Supplied records below:
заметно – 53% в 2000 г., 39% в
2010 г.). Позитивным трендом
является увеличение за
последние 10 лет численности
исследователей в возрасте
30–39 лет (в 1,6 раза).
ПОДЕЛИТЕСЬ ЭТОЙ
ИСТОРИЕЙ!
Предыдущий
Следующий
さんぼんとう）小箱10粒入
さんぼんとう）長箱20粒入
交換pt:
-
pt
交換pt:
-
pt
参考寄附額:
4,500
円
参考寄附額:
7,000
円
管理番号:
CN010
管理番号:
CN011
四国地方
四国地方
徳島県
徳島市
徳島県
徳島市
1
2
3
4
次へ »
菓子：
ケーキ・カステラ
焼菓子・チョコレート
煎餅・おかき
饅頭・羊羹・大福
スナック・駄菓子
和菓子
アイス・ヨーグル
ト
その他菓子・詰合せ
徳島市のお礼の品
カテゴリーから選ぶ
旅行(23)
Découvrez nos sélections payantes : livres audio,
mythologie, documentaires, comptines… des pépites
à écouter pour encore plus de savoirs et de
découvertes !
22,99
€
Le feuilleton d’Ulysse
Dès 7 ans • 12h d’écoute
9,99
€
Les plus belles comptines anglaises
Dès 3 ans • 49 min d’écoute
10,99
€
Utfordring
End of Supplied records.
Supplied records below:
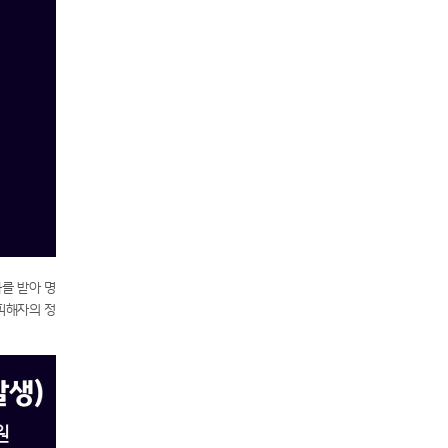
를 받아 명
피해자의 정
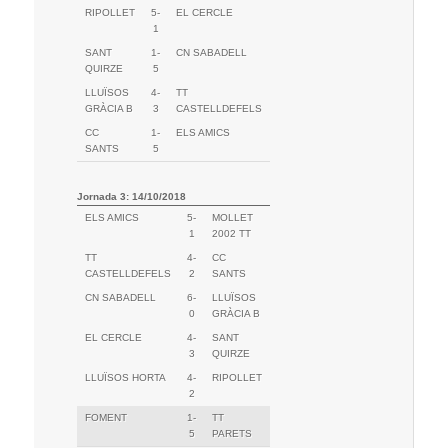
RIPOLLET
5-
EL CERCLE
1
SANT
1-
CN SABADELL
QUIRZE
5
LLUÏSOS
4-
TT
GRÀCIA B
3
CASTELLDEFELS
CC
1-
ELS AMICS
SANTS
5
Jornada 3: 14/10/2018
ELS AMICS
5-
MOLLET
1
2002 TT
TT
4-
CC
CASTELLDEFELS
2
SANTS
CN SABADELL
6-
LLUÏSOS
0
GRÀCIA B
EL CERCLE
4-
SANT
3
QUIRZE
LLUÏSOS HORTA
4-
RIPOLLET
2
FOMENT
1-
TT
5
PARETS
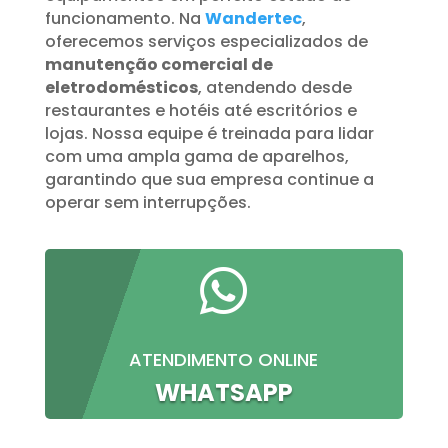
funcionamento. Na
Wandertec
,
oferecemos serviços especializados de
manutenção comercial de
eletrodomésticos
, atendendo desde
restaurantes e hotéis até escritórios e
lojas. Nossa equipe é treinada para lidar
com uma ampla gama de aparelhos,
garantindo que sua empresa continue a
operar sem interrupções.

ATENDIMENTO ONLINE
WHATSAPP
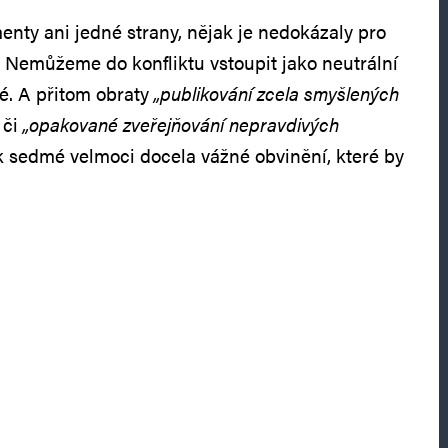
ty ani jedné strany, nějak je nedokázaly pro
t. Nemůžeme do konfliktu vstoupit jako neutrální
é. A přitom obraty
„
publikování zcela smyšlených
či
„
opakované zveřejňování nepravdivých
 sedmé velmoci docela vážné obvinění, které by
End of Supplied records.
Supplied records below:
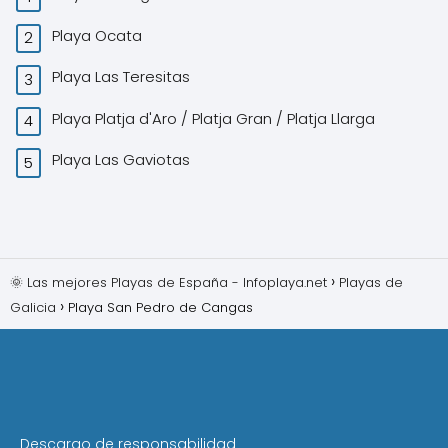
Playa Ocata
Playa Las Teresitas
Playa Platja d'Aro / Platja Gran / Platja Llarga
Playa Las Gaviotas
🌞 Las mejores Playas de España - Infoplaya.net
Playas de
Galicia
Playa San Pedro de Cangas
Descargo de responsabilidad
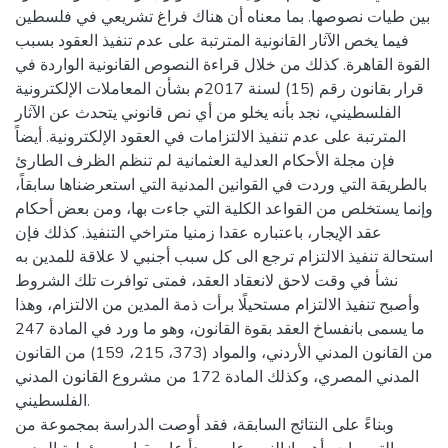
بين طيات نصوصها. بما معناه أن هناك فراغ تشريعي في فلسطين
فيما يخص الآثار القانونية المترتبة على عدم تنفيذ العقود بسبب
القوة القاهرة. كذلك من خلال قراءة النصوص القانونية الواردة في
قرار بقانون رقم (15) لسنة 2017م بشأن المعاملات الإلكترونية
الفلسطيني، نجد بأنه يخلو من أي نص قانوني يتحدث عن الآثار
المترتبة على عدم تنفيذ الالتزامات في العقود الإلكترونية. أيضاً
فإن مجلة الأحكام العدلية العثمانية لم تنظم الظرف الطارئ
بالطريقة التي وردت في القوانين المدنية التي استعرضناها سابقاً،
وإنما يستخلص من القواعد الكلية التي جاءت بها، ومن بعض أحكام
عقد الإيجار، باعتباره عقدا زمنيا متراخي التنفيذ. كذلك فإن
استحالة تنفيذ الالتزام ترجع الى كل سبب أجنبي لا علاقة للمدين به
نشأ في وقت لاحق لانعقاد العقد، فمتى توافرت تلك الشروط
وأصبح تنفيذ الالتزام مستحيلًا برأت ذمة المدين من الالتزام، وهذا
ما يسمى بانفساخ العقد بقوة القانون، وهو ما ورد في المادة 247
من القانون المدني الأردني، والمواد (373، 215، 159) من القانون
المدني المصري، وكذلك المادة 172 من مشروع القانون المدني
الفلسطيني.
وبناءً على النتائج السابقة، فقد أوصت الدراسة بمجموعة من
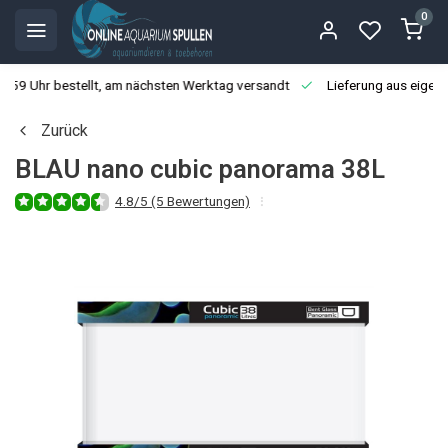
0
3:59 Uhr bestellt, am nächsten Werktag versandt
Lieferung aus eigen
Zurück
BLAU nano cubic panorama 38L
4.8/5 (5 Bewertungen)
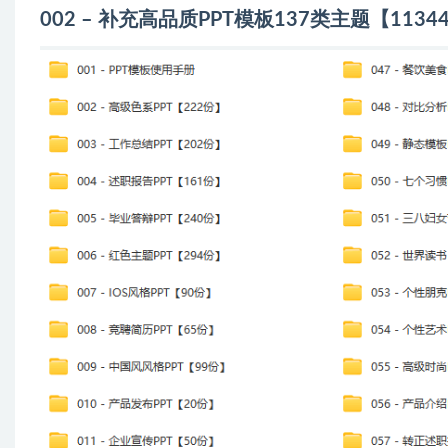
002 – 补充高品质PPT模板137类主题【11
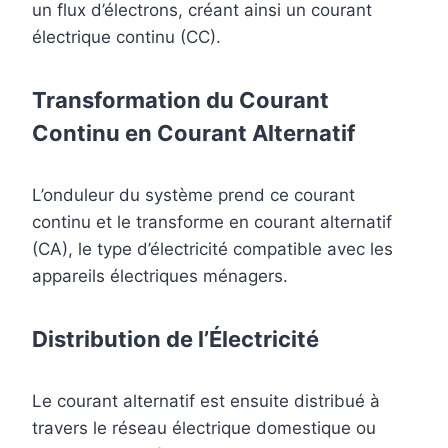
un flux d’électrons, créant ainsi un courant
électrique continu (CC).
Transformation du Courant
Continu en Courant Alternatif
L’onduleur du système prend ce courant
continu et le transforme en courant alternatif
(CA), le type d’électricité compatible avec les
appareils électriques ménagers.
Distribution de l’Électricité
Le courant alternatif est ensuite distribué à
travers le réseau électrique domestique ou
End of Supplied records.
◆ **Work instructions**: Among the entries, how many lines include the word "comptines"? Give only the number.

◆ **Finished task**: 2